I don’t need a smartwatch but my wife does. Thing is, she doesn’t want one as much as I want her to have one.
See, Nguyen’s phone is always in a bag. Her phone doesn’t fit in her tiny front pockets, and she’s wise enough not to carry it in the back in a city where pockets are occasionally picked. Of course, when she’s wearing a skirt or dress she doesn’t have any pockets at all. A confluence of fashion and technology that, despite our vows, could our union put asunder.
Slack, Whatsapp, Messages, SMS, and DM have conditioned me to expect real-time access to my friends and colleagues. When I hit send I expect a response within seconds, and definitely within a few minutes. Otherwise, my mind races to black: are they dead? did I offend? is the internet down?
This type of communication works because the recipient either hears or feels my advances. But when I try to communicate with my wife — the most important person in my life — I never know when she might respond because she often misses the alert. What's usually just an annoyance can quickly foster panic during the inevitable family emergency.
That’s where smartwatch alerts can help.
On a recent trip to the Apple store Nguyen saw the Watch for the first time. “Ohhh nice,” she said, eyes widened with delight. A response she’s never expressed when looking at my Pebble or a Galaxy Gear. She likes the 38mm Sport model with white band, but at €400 she also says it’s too expensive.
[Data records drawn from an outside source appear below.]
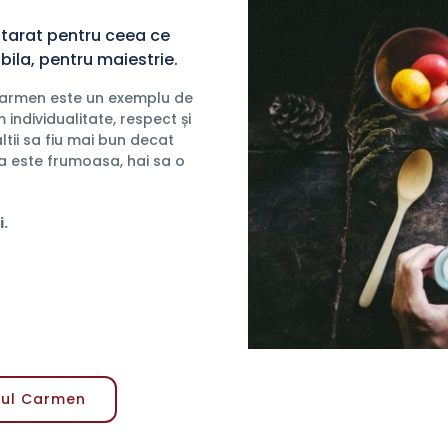
tarat pentru ceea ce
bila, pentru maiestrie.
Carmen este un exemplu de
ndividualitate, respect și
ltii sa fiu mai bun decat
ata este frumoasa, hai sa o
.
iul Carmen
Truth be told, Nguyen doesn’t want a smartwatch at all but she might humor me by wearing it if I gave it to her as a gift. In that way, it’s a lot like lingerie: I benefit directly by giving her something with more frills than what she usually wears; that’s really just an expensive, pretty, and sexed-up variation of something far more utilitarian. An object that ultimately interests me a lot more than it interests her.